Laboratory Corporation of America Holdings said it will spend $5.6 billion to acquire Covance, a Princeton, N.J.-based contract research organization and provider of laboratory and diagnostic services.
The deal will make the combined company larger than Quest Diagnostics, currently the nation's largest provider of laboratory services.
On a pro forma basis, the combined company would have generated $8.4 billion in revenue in fiscal 2014, which ended Sept. 30. Quest has estimated that it will report a 3.5% increase in revenue to roughly $7.4 billion at the end of its fiscal year, compared to the $7.1 billion it reported for fiscal 2013.
The total cost of the deal is $6.1 billion. It will be financed by equity, cash and roughly $3.9 billion in new debt.
LabCorp, based in Burlington, N.C., sells medical laboratory testing and services, including genomic testing, while Princeton, N.J.-based Covance markets drug development and animal testing services for clinical trials to drug and biotechnology firms and also offers risk-based patient monitoring tools.

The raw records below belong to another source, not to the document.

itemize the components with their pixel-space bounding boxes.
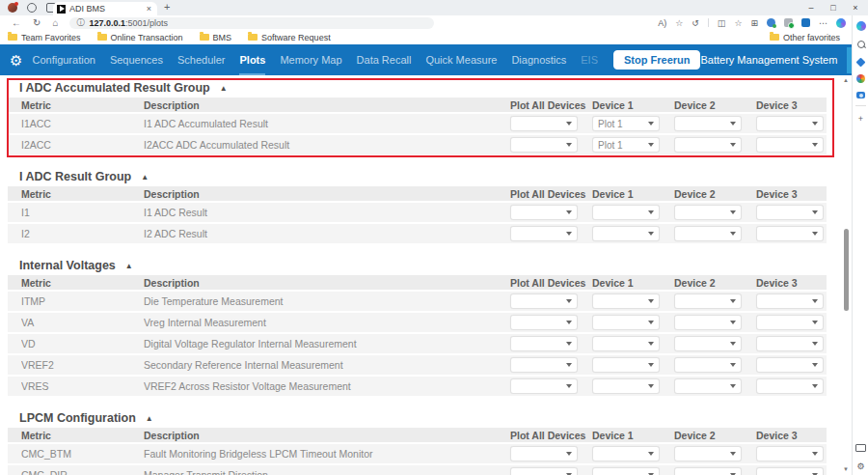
- nav-item-plots[interactable]: Plots: [239, 44, 265, 75]
- plot-all-devices-select[interactable]: [510, 357, 578, 373]
- device-1-select[interactable]: [592, 378, 660, 394]
- section-header[interactable]: I ADC Result Group ▲: [8, 170, 827, 183]
- browser-essentials-icon[interactable]: [767, 18, 775, 27]
- plot-all-devices-select[interactable]: [510, 226, 578, 241]
- device-1-select[interactable]: [592, 293, 660, 309]
- plot-all-devices-select[interactable]: [510, 378, 578, 394]
- shopping-icon[interactable]: [855, 57, 866, 68]
- read-aloud-icon[interactable]: A): [658, 18, 666, 28]
- browser-tab[interactable]: ADI BMS ×: [53, 2, 157, 15]
- add-sidebar-item-button[interactable]: +: [855, 113, 866, 124]
- section-header[interactable]: LPCM Configuration ▲: [8, 411, 827, 425]
- device-3-select[interactable]: [756, 293, 824, 309]
- scroll-down-icon[interactable]: ▼: [843, 466, 849, 472]
- plot-all-devices-select[interactable]: [510, 336, 578, 351]
- collapse-arrow-icon[interactable]: ▲: [125, 262, 133, 270]
- plot-all-devices-select[interactable]: [510, 137, 578, 153]
- plot-all-devices-select[interactable]: [510, 116, 578, 131]
- device-2-select[interactable]: [674, 116, 742, 131]
- device-2-select[interactable]: [674, 315, 742, 330]
- new-tab-button[interactable]: +: [164, 1, 170, 13]
- plot-all-devices-select[interactable]: [510, 205, 578, 220]
- scroll-up-icon[interactable]: ▲: [843, 77, 849, 83]
- device-3-select[interactable]: [756, 116, 824, 131]
- favorite-folder[interactable]: Online Transaction: [97, 33, 183, 42]
- extension-icon[interactable]: [801, 18, 810, 27]
- device-3-select[interactable]: [756, 137, 824, 153]
- more-menu-icon[interactable]: ⋯: [819, 18, 827, 28]
- copilot-icon[interactable]: [836, 18, 846, 28]
- url-field[interactable]: ⓘ 127.0.0.1 :5001/plots: [69, 17, 434, 29]
- nav-item-eis[interactable]: EIS: [581, 44, 598, 75]
- favorites-icon[interactable]: ☆: [734, 18, 742, 28]
- nav-item-sequences[interactable]: Sequences: [110, 44, 163, 75]
- search-icon[interactable]: [855, 39, 866, 49]
- plot-all-devices-select[interactable]: [510, 315, 578, 330]
- nav-item-quick-measure[interactable]: Quick Measure: [425, 44, 497, 75]
- close-button[interactable]: ×: [851, 3, 860, 13]
- plot-all-devices-select[interactable]: [510, 467, 578, 475]
- nav-item-memory-map[interactable]: Memory Map: [280, 44, 341, 75]
- device-3-select[interactable]: [756, 336, 824, 351]
- device-2-select[interactable]: [674, 336, 742, 351]
- device-2-select[interactable]: [674, 378, 742, 394]
- device-3-select[interactable]: [756, 315, 824, 330]
- device-1-select[interactable]: [592, 467, 660, 475]
- nav-item-configuration[interactable]: Configuration: [32, 44, 95, 75]
- section-header[interactable]: I ADC Accumulated Result Group ▲: [8, 81, 827, 95]
- split-screen-icon[interactable]: ◫: [718, 18, 726, 28]
- device-3-select[interactable]: [756, 205, 824, 220]
- collapse-arrow-icon[interactable]: ▲: [141, 173, 149, 182]
- page-info-icon[interactable]: ⓘ: [76, 17, 84, 28]
- other-favorites[interactable]: Other favorites: [783, 33, 840, 42]
- history-icon[interactable]: ↺: [692, 18, 699, 28]
- device-2-select[interactable]: [674, 205, 742, 220]
- back-icon[interactable]: ←: [12, 17, 21, 28]
- password-extension-icon[interactable]: [784, 18, 793, 27]
- m365-icon[interactable]: [855, 73, 866, 84]
- stop-freerun-button[interactable]: Stop Freerun: [613, 50, 700, 70]
- favorite-folder[interactable]: Software Request: [248, 33, 331, 42]
- scrollbar-thumb[interactable]: [844, 229, 849, 311]
- web-capture-icon[interactable]: [855, 90, 866, 100]
- refresh-icon[interactable]: ↻: [33, 17, 41, 28]
- settings-gear-icon[interactable]: ⚙: [10, 53, 22, 68]
- favorite-folder[interactable]: BMS: [200, 33, 232, 42]
- device-2-select[interactable]: [674, 137, 742, 153]
- nav-item-diagnostics[interactable]: Diagnostics: [511, 44, 566, 75]
- section-header[interactable]: Internal Voltages ▲: [8, 259, 827, 272]
- device-3-select[interactable]: [756, 467, 824, 475]
- device-3-select[interactable]: [756, 357, 824, 373]
- device-2-select[interactable]: [674, 467, 742, 475]
- device-2-select[interactable]: [674, 357, 742, 373]
- device-3-select[interactable]: [756, 378, 824, 394]
- favorite-folder[interactable]: Team Favorites: [8, 33, 81, 42]
- home-icon[interactable]: ⌂: [52, 17, 58, 28]
- tab-close-icon[interactable]: ×: [145, 4, 153, 14]
- device-3-select[interactable]: [756, 226, 824, 241]
- device-1-select[interactable]: [592, 226, 660, 241]
- device-1-select[interactable]: Plot 1: [592, 137, 660, 153]
- device-2-select[interactable]: [674, 293, 742, 309]
- device-2-select[interactable]: [674, 226, 742, 241]
- plot-all-devices-select[interactable]: [510, 446, 578, 461]
- collapse-arrow-icon[interactable]: ▲: [220, 84, 228, 93]
- device-1-select[interactable]: Plot 1: [592, 116, 660, 131]
- device-3-select[interactable]: [756, 446, 824, 461]
- device-2-select[interactable]: [674, 446, 742, 461]
- sidebar-copilot-icon[interactable]: [855, 20, 866, 31]
- device-1-select[interactable]: [592, 446, 660, 461]
- plot-all-devices-select[interactable]: [510, 293, 578, 309]
- nav-item-data-recall[interactable]: Data Recall: [357, 44, 412, 75]
- device-1-select[interactable]: [592, 336, 660, 351]
- profile-avatar[interactable]: [8, 3, 17, 13]
- maximize-button[interactable]: □: [828, 3, 838, 13]
- device-1-select[interactable]: [592, 357, 660, 373]
- collections-icon[interactable]: ⊞: [750, 18, 758, 28]
- nav-item-scheduler[interactable]: Scheduler: [177, 44, 226, 75]
- add-favorite-icon[interactable]: ☆: [675, 18, 683, 28]
- tab-actions-icon[interactable]: [27, 3, 37, 13]
- minimize-button[interactable]: –: [806, 3, 816, 13]
- device-1-select[interactable]: [592, 315, 660, 330]
- device-1-select[interactable]: [592, 205, 660, 220]
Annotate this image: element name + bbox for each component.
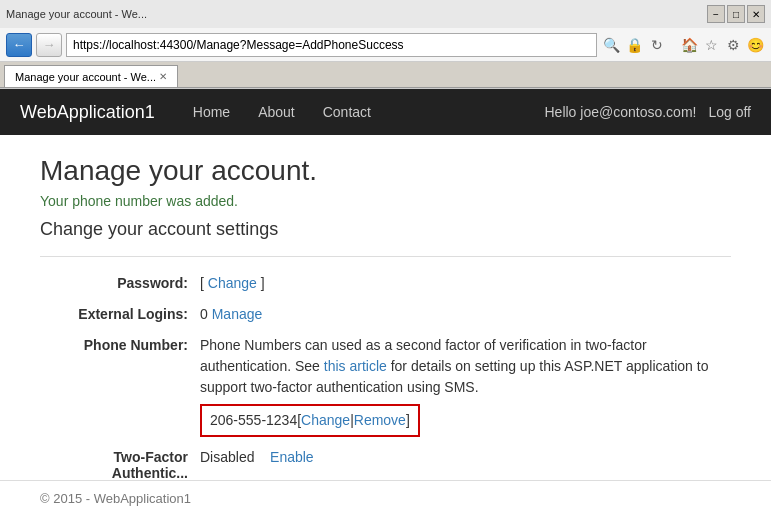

Acquiring a company with a customer base primarily made up of manufacturers rather than healthcare providers can help LabCorp mitigate reimbursement trends, an analyst for ratings agency Standard & Poor's said in a statement.
The acquisition also highlights the pricing and utilization pressure negatively affecting all lab services companies. Many of the companies that sell medical products and services to healthcare providers are consolidating as they seek to lessen the cost of their operations to offset declining reimbursement rates and broader efforts to reduce utilization of some costly and unnecessary services and tests.
LabCorp, which last week reported its third-quarter results, said then that it anticipates revenue will grow 3% in 2014.
“As a combined company, we will be well-positioned to respond to and benefit from the fundamental forces of change in our business, including payment for outcomes, pharmaceutical outsourcing, global trial support, trends in pharmaceutical R&D spending, personalized medicine, and big data and informatics,” David King, LabCorp chairman and CEO, said in a statement.
The deal is expected to close in the first three months of 2015.